If You Think . . . (3)


Jesus Only Came to Earth Because We Sinned

Why Did Jesus’ Come to Earth?

If you think Jesus only came to earth because we humans sinned and had to be rescued, you’ve got a surprise coming. That’s only a partial truth, and worse, when we make it the whole truth it ends up distorting the whole picture.

          How’s that, you ask? Here’s a question for you: if Jesus came only because we sinned and needed to be rescued, doesn’t that make sin necessary? If God’s coming among us as one of us, the great miracle and mystery of the Incarnation, is only to rescue us from sin, then we had to sin for him to come, right? Otherwise, on this reckoning, Jesus would not have come, God would not be one of us, we would not truly know God, and all else the comes from the Incarnation that we find in scripture. I hope that strikes all of you as wrongheaded as it does me!

          So it boils down to what we see as God’s endgame, his eternal purpose (Ephesians 3:11). If Jesus’ coming to rescue us from sin is not the divine endgame, what is? And how does that relate to his death for the forgiveness of our sin?

          Once free of the idea that God created us to sin so that he could send his Son to die for us and save us from our sins and for eternal life in heaven with him forever (the latter of which we critiqued in our last post), we can read the creation stories with fresh eyes where it becomes clear that God wants to share his life with humanity on the earth he created for this purpose. That’s the endgame.

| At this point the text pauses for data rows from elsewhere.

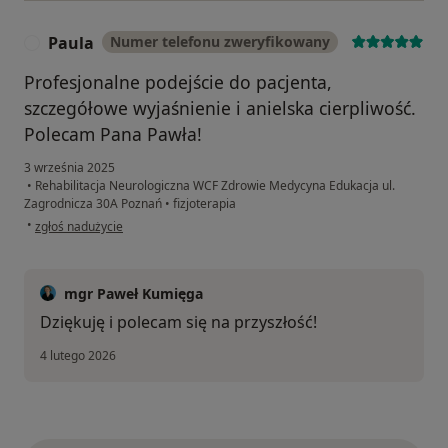
Paula
Numer telefonu zweryfikowany
P
Profesjonalne podejście do pacjenta,
szczegółowe wyjaśnienie i anielska cierpliwość.
Polecam Pana Pawła!
3 września 2025
•
Rehabilitacja Neurologiczna WCF Zdrowie Medycyna Edukacja ul.
Zagrodnicza 30A Poznań
•
fizjoterapia
w opinii użytkownika Paula
•
zgłoś nadużycie
mgr Paweł Kumięga
Dziękuję i polecam się na przyszłość!
4 lutego 2026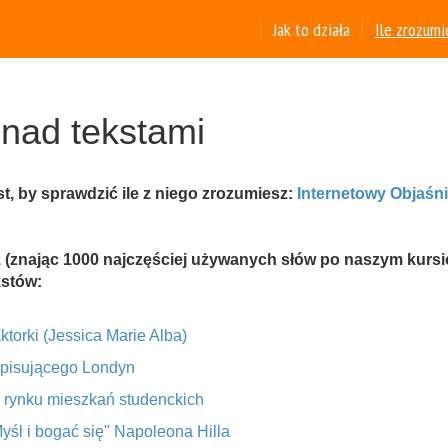
Jak to działa
Ile zrozumi
nad tekstami
t, by sprawdzić ile z niego zrozumiesz:
Internetowy Objaśn
z (znając 1000 najczęściej używanych słów po naszym kursi
kstów:
ktorki (Jessica Marie Alba)
opisującego Londyn
o rynku mieszkań studenckich
yśl i bogać się" Napoleona Hilla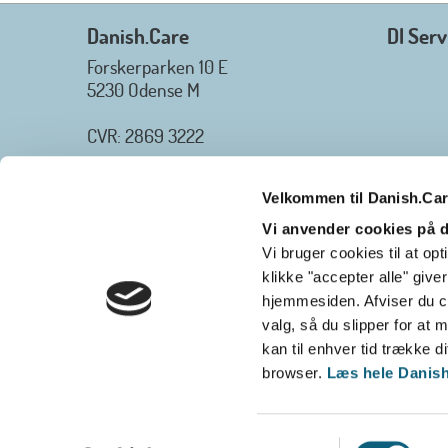
Danish.Care
DI Serv
Forskerparken 10 E
5230 Odense M
CVR: 2869 3222
_________________
Tlf.
+45 3254 2425
Velkommen til Danish.Ca
E-mail
: info@danish.care
Danish.Care - Branchen for hjælpemidler og
Vi anvender cookies på
velfærdsteknologi
Vi bruger cookies til at o
2026-07-02 08:20:06
klikke "accepter alle" give
view on linkedin
hjemmesiden. Afviser du co
Det er en stor glæde, at Danish.Care fra den 01.
valg, så du slipper for a
juli 2026 officielt kan kalde sig for
kan til enhver tid trække di
medlemsforening i DI - Dansk Industri.
browser.
Læs hele Danish.
Samarbejdet skal styrke branchens politiske
gennemslagskraft og skabe bedre vilkår for
virksomheder inden for velfærdsteknologi og
Samtykkevalg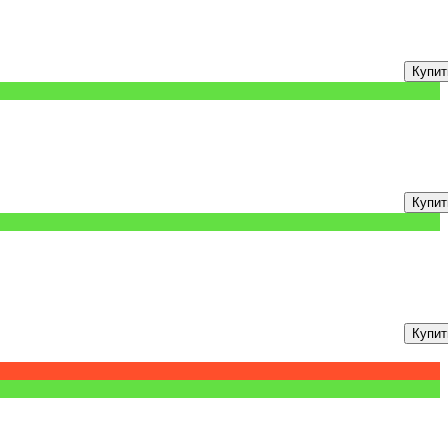
Купит
Купит
Купит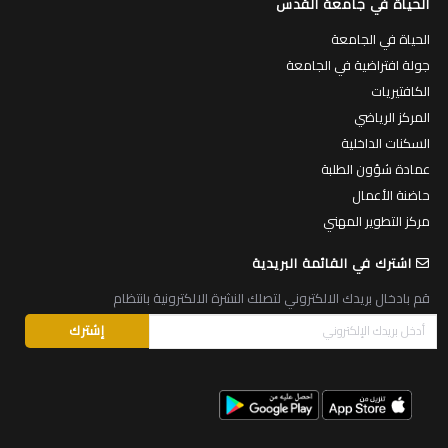
الحياة في جامعة القدس
الحياة في الجامعة
جولة افتراضية في الجامعة
الكافتيريات
المركز الرياضي
السكنات الداخلية
عمادة شؤون الطلبة
حاضنة الأعمال
مركز التطوير المهني
اشترك في القائمة البريدية
قم بادخال بريدك الالكتروني لتصلك النشرة الالكترونية بانتظام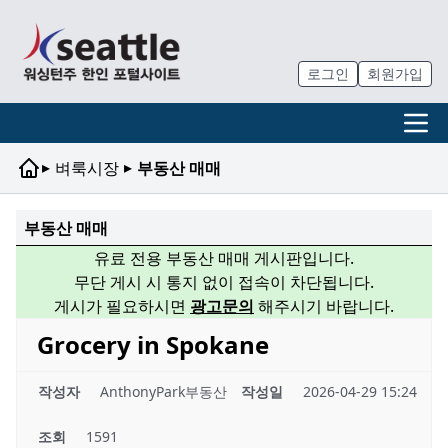
로그인
회원가입
▸
▸
벼룩시장
부동산 매매
부동산 매매
유료 전용 부동산 매매 게시판입니다.
무단 게시 시 통지 없이 접속이 차단됩니다.
게시가 필요하시면
광고문의
해주시기 바랍니다.
Grocery in Spokane
작성자
AnthonyPark부동산
작성일
2026-04-29 15:24
조회
1591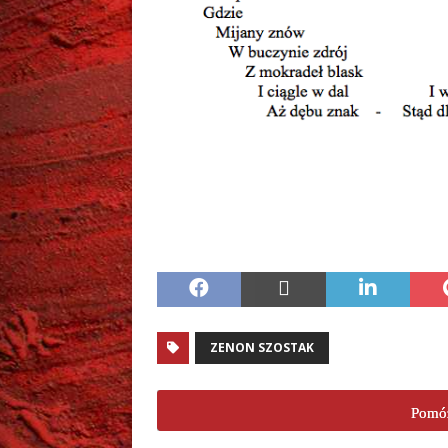
.
ZENON SZOSTAK
Pomóż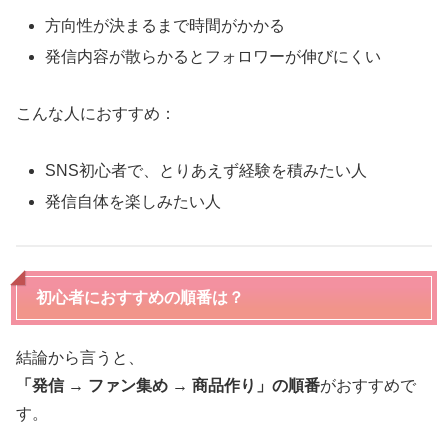
方向性が決まるまで時間がかかる
発信内容が散らかるとフォロワーが伸びにくい
こんな人におすすめ：
SNS初心者で、とりあえず経験を積みたい人
発信自体を楽しみたい人
初心者におすすめの順番は？
結論から言うと、
「発信 → ファン集め → 商品作り」の順番
がおすすめで
す。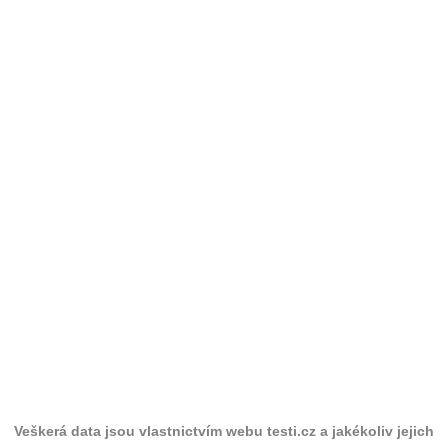
Veškerá data jsou vlastnictvím webu testi.cz a jakékoliv jejich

And what’s more, God always intended to send Jesus to become one of us. God always intended to become human so he could share the closest, most intimate, relationship he could have with us. And that’s why Jesus became incarnate. Irenaeus, the great 2nd century theologian, makes the case for this view plain:

“This is the reason why the Word of God was made flesh, and the Son of God became Son of Man: so that we might enter into communion with the Word of God, and by receiving adoption might become Sons of God. Indeed we should not be able to share in immortality without a close union with the Immortal. How could we have united ourselves with immortality if immortality had not become what we are, in such a way that we should be absorbed by it, and thus we should be adopted as Sons of God?” (Against Heresies, III.19.1)


Baxter Kruger adds:


“First, the goal of the incarnation is not to appease an angry god, but to reach us with the very life that the Father’s Son experiences with his Father and the Holy Spirit. Adoption—being included, fellowship, the sharing of life, union, not legalities and accounting—is the point. Second, in the incarnation there is a two-way movement of ‘accustoming.’ In Jesus, due to his unbroken relationship with his Father and the Holy Spirit, the Father and the Holy Spirit are accustoming themselves to dwell with and in us, and in his life and death, Jesus is accustoming human nature to receive and share in nothing less than the life of the blessed Trinity. There is in Jesus a stunning stooping on the part of the Triune God, and an equally stunning transformation or conversion of our humanity to bear the life and glory of the Trinity. Jesus is and will forever be the mediator, the One in whom the life of the Trinity and the life of humanity are together in real fellowship and union. At the heart of the incarnate life, death, resurrection and ascension of Jesus lies this two-way movement of togetherness, which forever calls us to give ourselves to participate in Jesus.”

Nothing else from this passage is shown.